Ditto menghentikan pukulan Jingga. Menahan lengan sang sahabat ke udara, sebelum melingkarkan pada tubuhnya sendiri. Pelukkan kembali terjadi.
"Sstt..." desis Ditto. "Jangan nangis, please.."
Gelengan terjadi pada kepala Jingga. Ia melirih. "Apa yang harus gue lakuin supaya gue bisa berhenti To? Apa To, Apa?!" Ucapan itu nyatanya mampu menusuk tepat pada jantung Ditto.
Terdengar hembusan nafas. "Kalau gitu benci gue.

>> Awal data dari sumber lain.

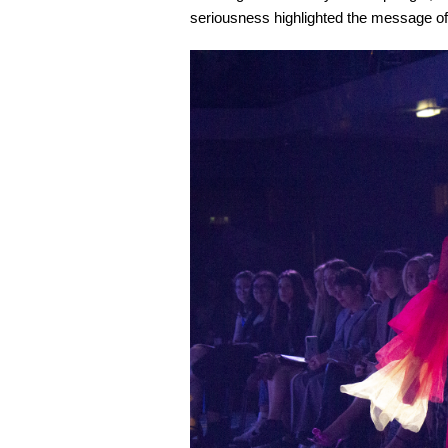
seriousness highlighted the message of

Benci gue biar rasa cinta lo ke gue ilang Ngga. Benci gue biar lo nggak kesakitan kaya gini." Meski tak rela, nyatanya ucapan itu tetap terlontar dari bibir Ditto. Membuat Jingga terdiam beserta air mata yang juga terhenti.
Jingga tidak menangis. Tidak juga meronta. Gadis itu hanya diam mematung dengan lengan telah terkulai, meninggalkan pinggang Ditto.
Ditto merasakan itu. Ia merasakan bahwa hanya dia yang memeluk Jingga. Jingga sudah melepaskan pelukkannya dan berhenti menangis. Ditto lantas membawa Jingga untuk duduk. Dan entah mengapa dia membawa Jingga duduk dipangkuannya.
"Maafin gue, maafin gue yang nggak bisa bales perasaan lo. Maafin gue yang egois dan jahat sama lo. Maafin gue. Maaf karena gue mencintai wanita lain Ngga. Maaf.." meski sebanyak apapun kata maaf terucap, nyatanya Jingga masih menutup mulut rapat. Permintaan Ditto hanya mampu Jingga balas dengan tetesan air yang jatuh dari matanya.
Tak kunjung mendapat balasan, Ditto lantas membingkai wajah Jingga. Menahan agar sang sahabat tetap mau menatap dirinya.
Deg.. Jantung Ditto berpacu kala melihat air mata mengalir, bahkan tanpa suara.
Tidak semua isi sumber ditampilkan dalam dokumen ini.